(Beginning of EXERCISE DATA)

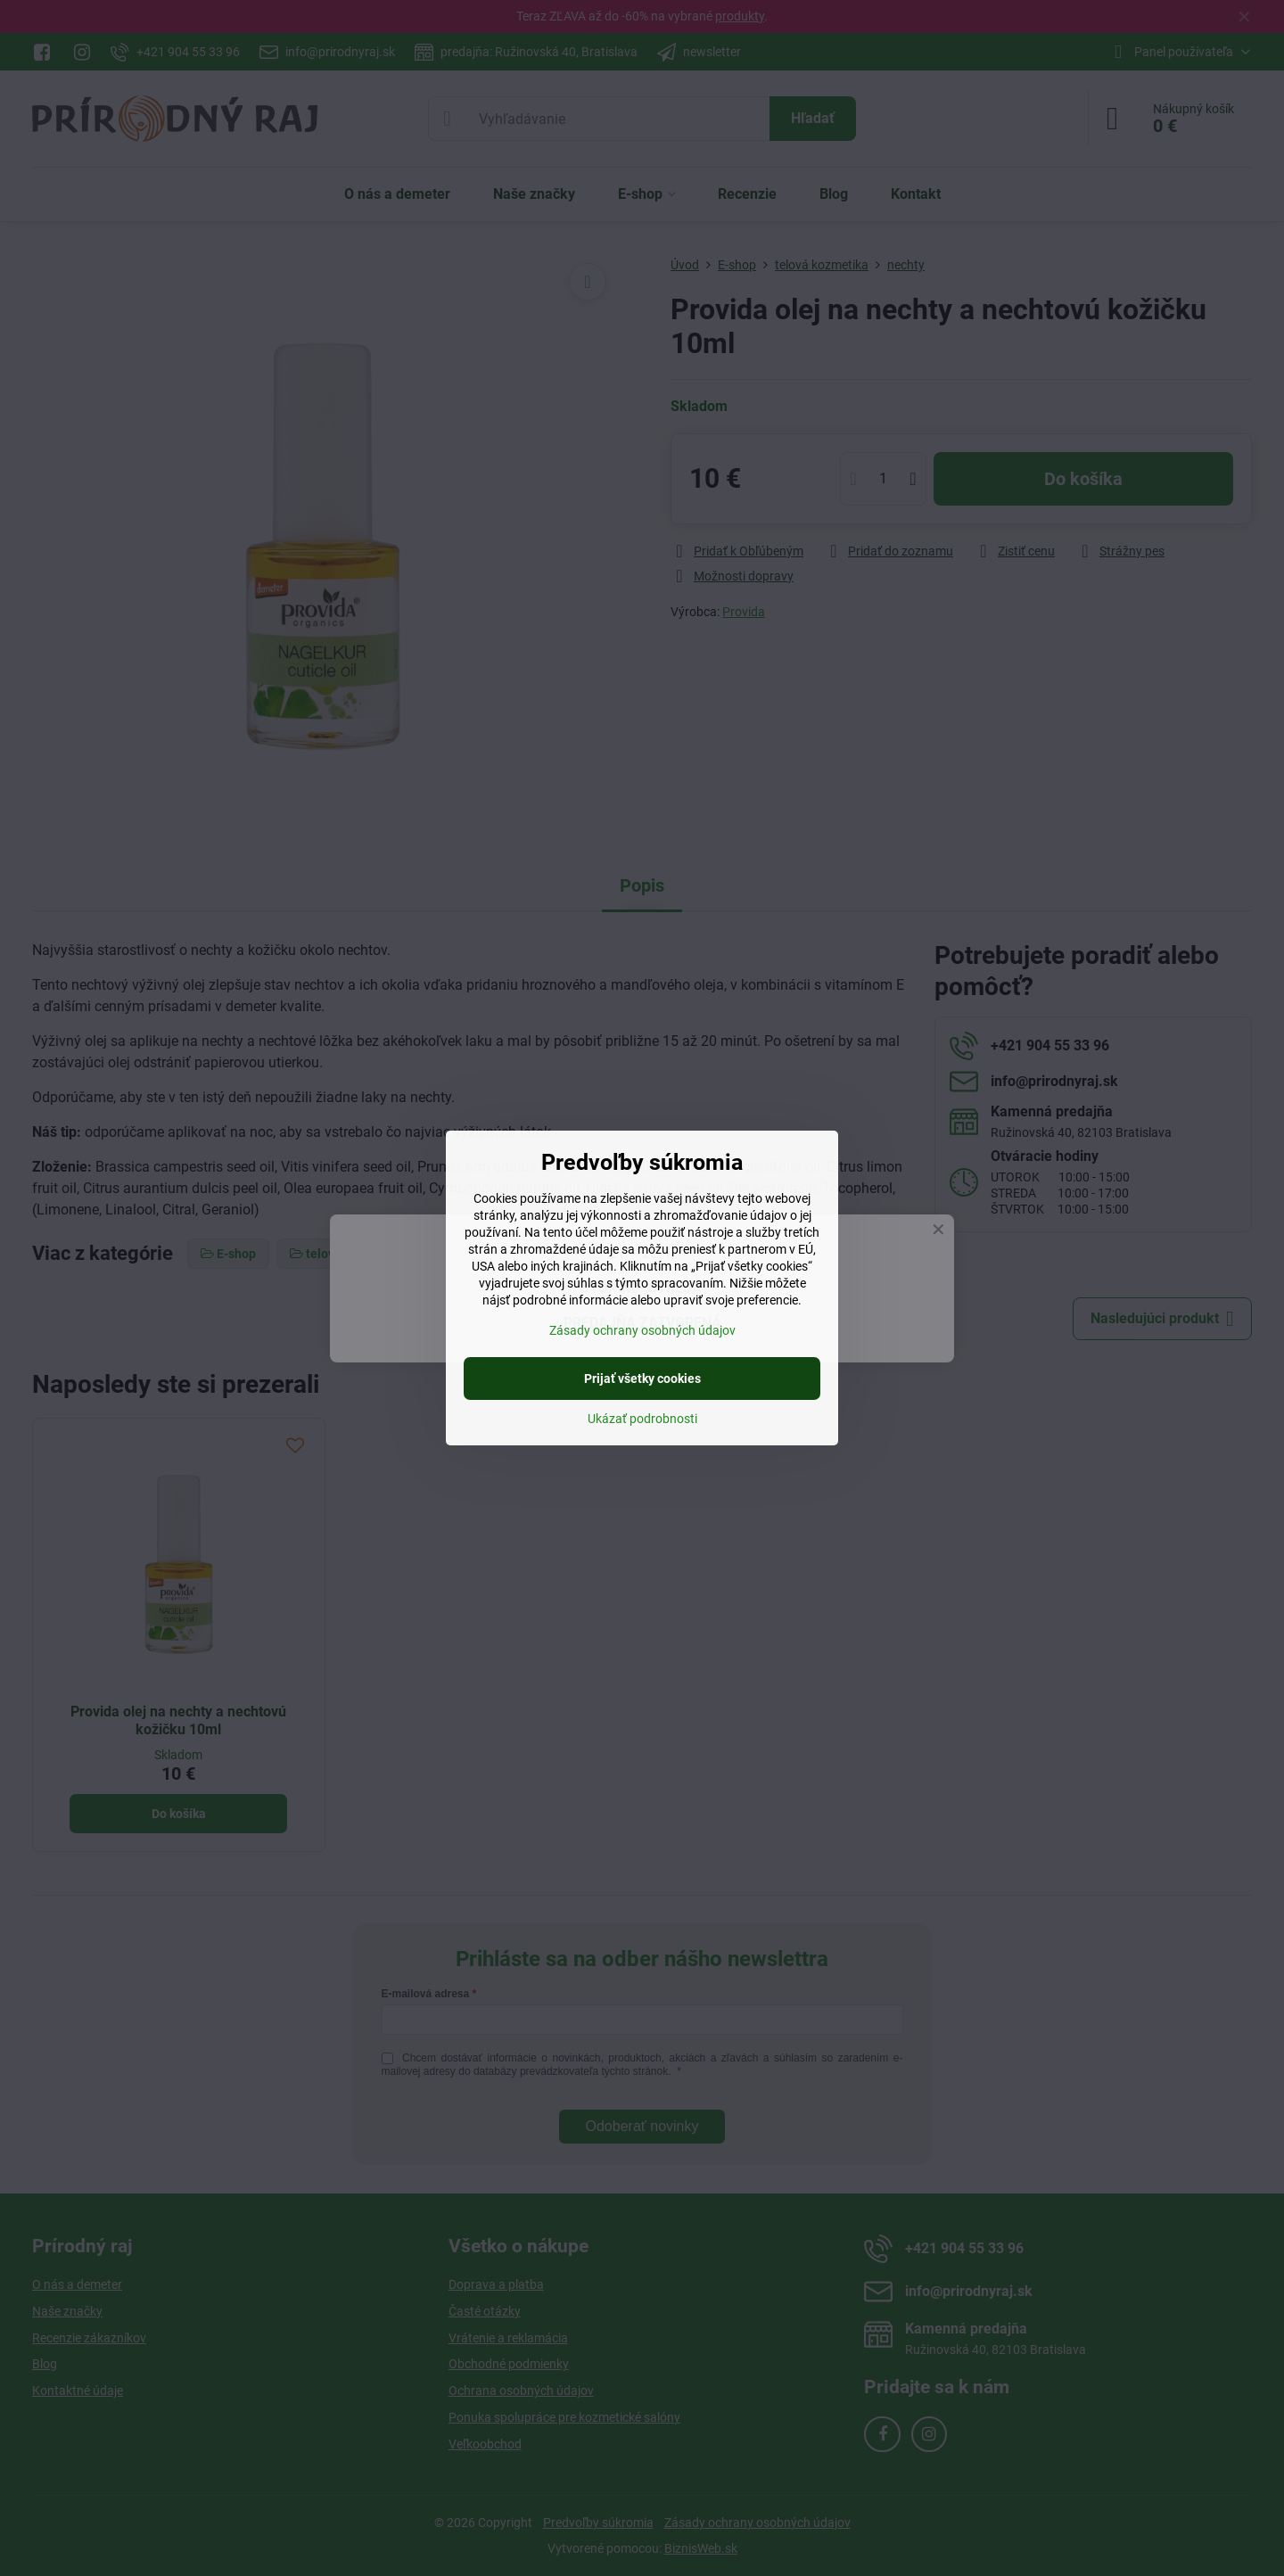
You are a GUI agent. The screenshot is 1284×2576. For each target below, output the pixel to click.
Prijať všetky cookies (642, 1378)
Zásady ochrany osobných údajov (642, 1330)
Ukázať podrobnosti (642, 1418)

(End of EXERCISE DATA)
(Beginning of EXERCISE DATA)

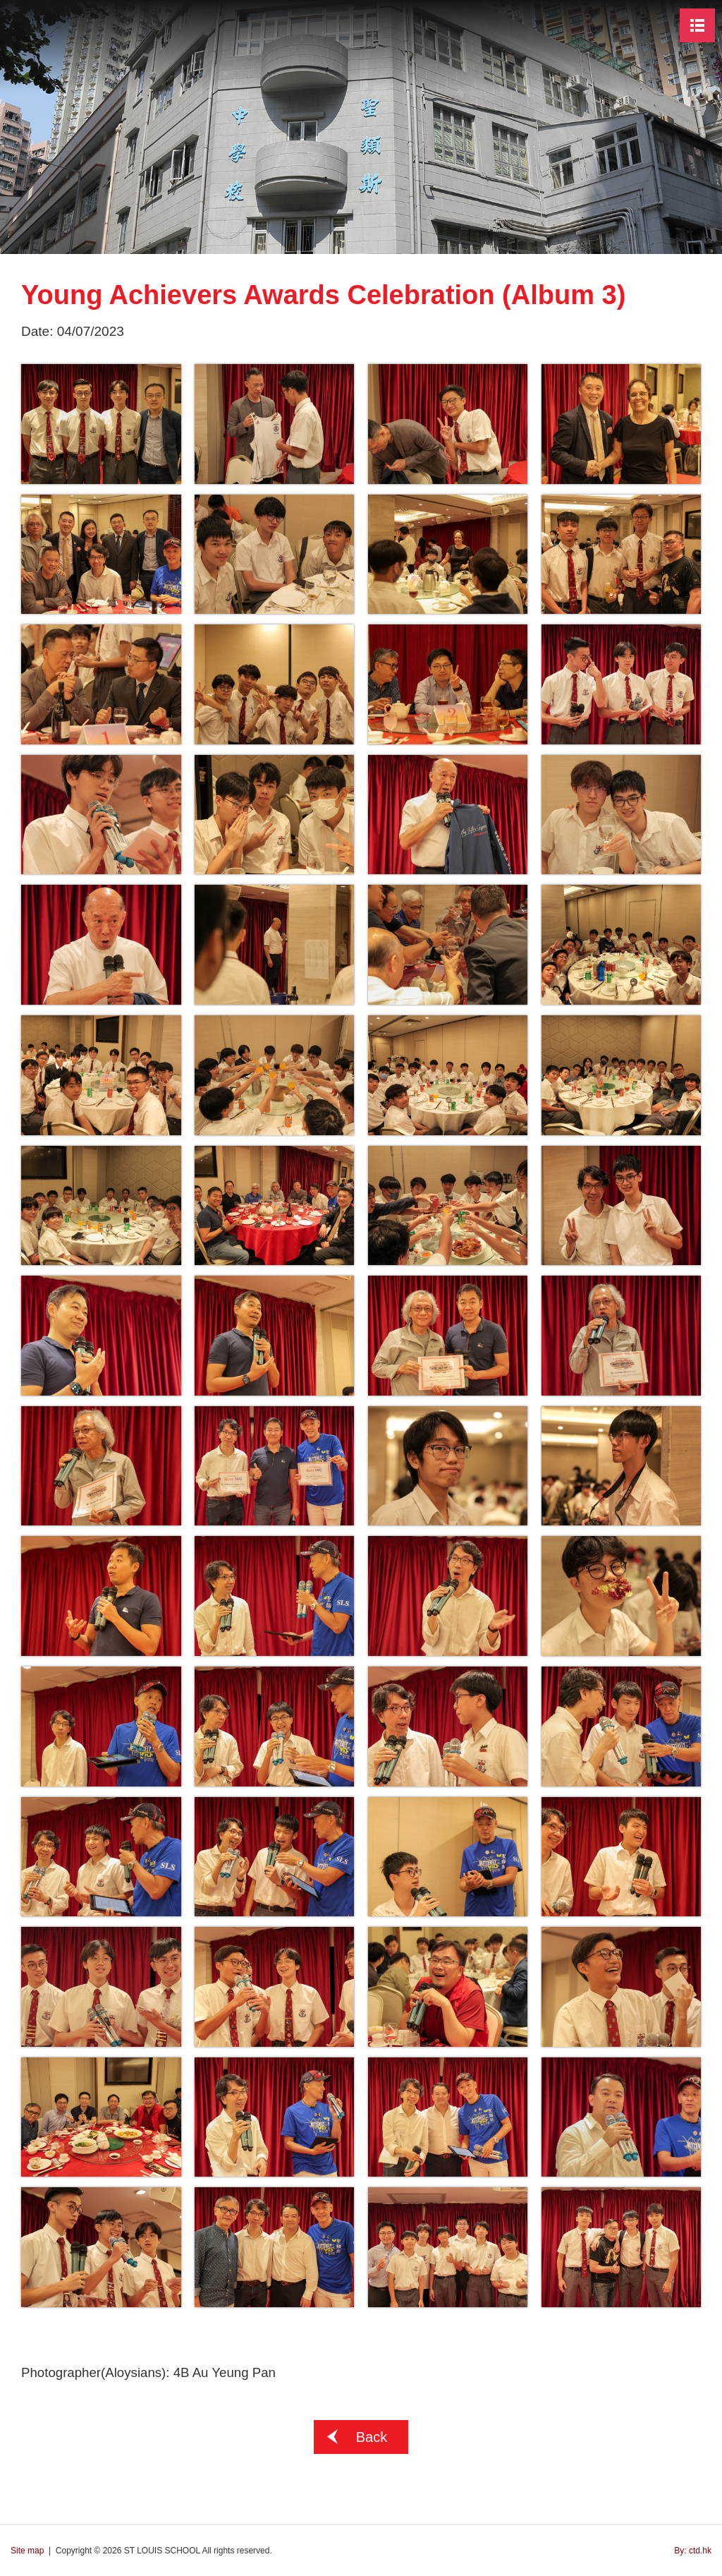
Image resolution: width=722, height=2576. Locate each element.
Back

(End of EXERCISE DATA)
(Beginning of EXERCISE DATA)

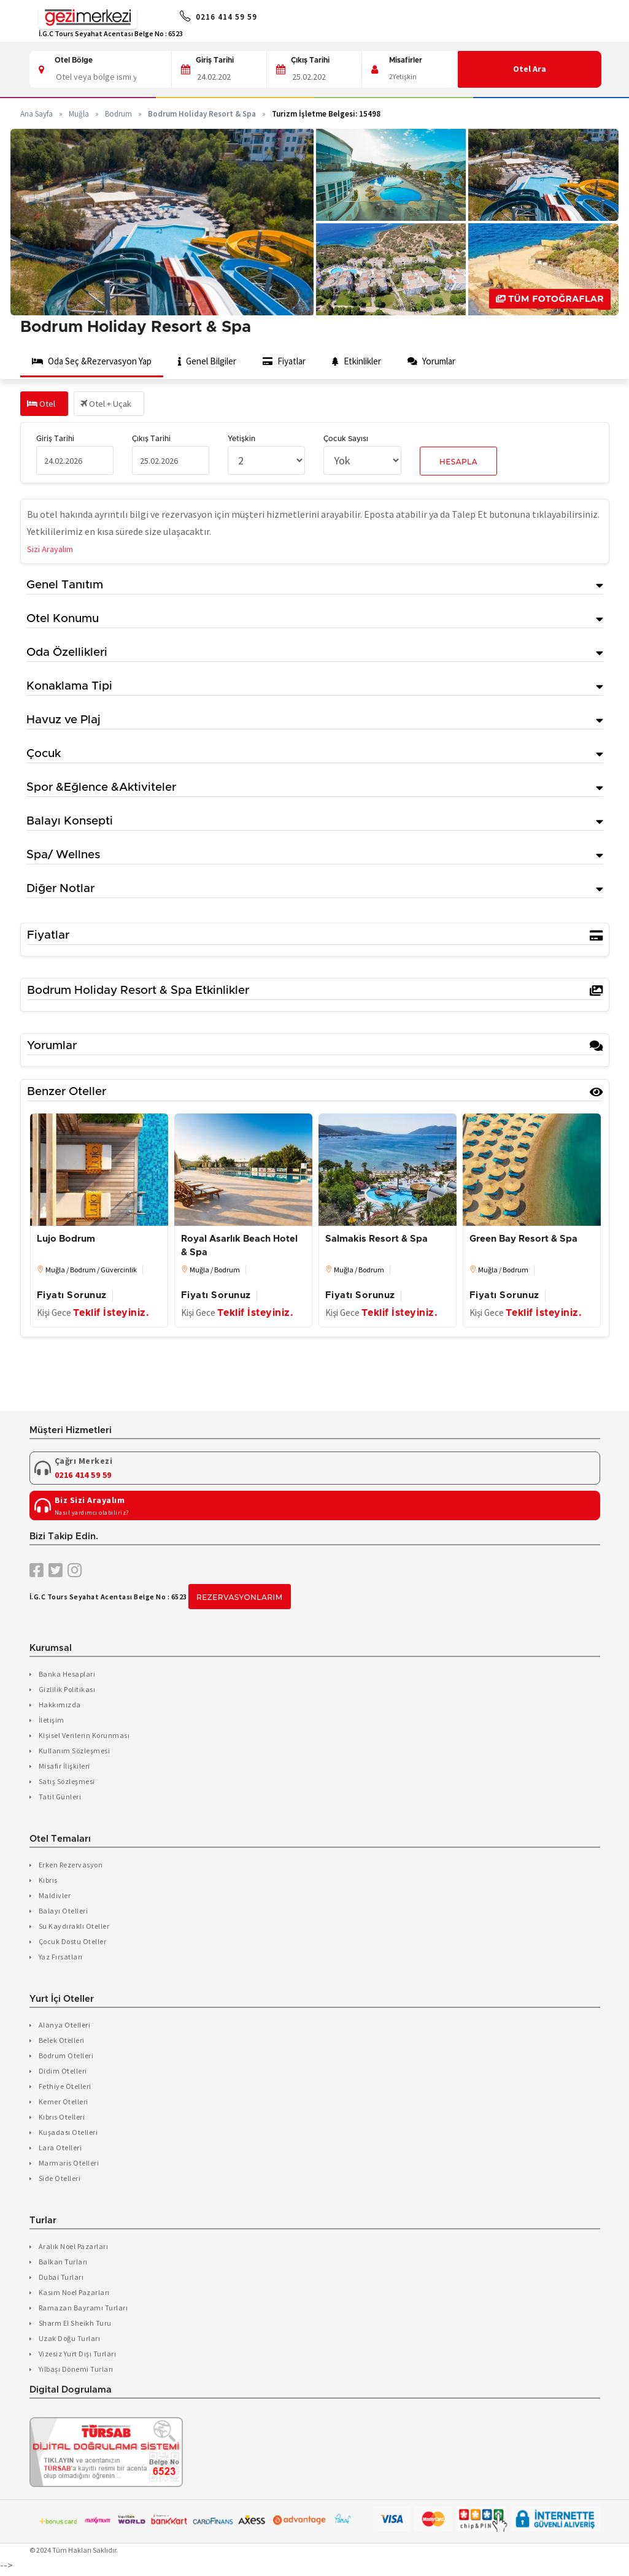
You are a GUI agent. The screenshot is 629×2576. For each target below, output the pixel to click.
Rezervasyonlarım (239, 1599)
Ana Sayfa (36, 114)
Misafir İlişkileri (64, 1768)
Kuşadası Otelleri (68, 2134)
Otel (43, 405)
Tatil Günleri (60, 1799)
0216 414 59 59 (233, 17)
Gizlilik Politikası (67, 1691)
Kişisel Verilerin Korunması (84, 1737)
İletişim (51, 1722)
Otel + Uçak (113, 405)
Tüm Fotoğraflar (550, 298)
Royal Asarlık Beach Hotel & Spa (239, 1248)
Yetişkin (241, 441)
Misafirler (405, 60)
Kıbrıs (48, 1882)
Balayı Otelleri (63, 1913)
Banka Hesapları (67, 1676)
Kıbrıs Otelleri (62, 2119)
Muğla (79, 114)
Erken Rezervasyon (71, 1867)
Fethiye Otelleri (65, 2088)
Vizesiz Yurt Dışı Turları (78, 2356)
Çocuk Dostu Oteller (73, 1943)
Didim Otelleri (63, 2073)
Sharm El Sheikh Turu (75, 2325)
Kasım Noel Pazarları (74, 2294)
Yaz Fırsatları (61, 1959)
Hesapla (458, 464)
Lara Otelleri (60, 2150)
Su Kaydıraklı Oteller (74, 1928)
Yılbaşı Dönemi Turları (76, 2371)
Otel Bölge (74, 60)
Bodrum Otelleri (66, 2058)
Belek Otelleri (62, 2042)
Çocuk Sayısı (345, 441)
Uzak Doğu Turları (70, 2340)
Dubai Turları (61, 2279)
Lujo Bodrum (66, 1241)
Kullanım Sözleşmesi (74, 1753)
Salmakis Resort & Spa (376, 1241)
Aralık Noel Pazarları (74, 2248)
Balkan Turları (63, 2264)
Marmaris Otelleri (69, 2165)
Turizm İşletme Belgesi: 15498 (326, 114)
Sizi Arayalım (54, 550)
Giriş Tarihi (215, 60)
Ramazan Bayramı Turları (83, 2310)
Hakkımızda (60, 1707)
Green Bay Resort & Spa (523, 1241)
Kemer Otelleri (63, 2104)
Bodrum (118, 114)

(End of EXERCISE DATA)

> YOUR GOAL: Return only the part of the records above that opens with the line containing "Kıbrıs Otelleri (62, 2119)" and closes with the line containing "Bodrum (118, 114)", ends included.

> YOUR RESPONSE:
Kıbrıs Otelleri (62, 2119)
Muğla (79, 114)
Erken Rezervasyon (71, 1867)
Fethiye Otelleri (65, 2088)
Vizesiz Yurt Dışı Turları (78, 2356)
Çocuk Dostu Oteller (73, 1943)
Didim Otelleri (63, 2073)
Sharm El Sheikh Turu (75, 2325)
Kasım Noel Pazarları (74, 2294)
Yaz Fırsatları (61, 1959)
Hesapla (458, 464)
Lara Otelleri (60, 2150)
Su Kaydıraklı Oteller (74, 1928)
Yılbaşı Dönemi Turları (76, 2371)
Otel Bölge (74, 60)
Bodrum Otelleri (66, 2058)
Belek Otelleri (62, 2042)
Çocuk Sayısı (345, 441)
Uzak Doğu Turları (70, 2340)
Dubai Turları (61, 2279)
Lujo Bodrum (66, 1241)
Kullanım Sözleşmesi (74, 1753)
Salmakis Resort & Spa (376, 1241)
Aralık Noel Pazarları (74, 2248)
Balkan Turları (63, 2264)
Marmaris Otelleri (69, 2165)
Turizm İşletme Belgesi: 15498 (326, 114)
Sizi Arayalım (54, 550)
Giriş Tarihi (215, 60)
Ramazan Bayramı Turları (83, 2310)
Hakkımızda (60, 1707)
Green Bay Resort & Spa (523, 1241)
Kemer Otelleri (63, 2104)
Bodrum (118, 114)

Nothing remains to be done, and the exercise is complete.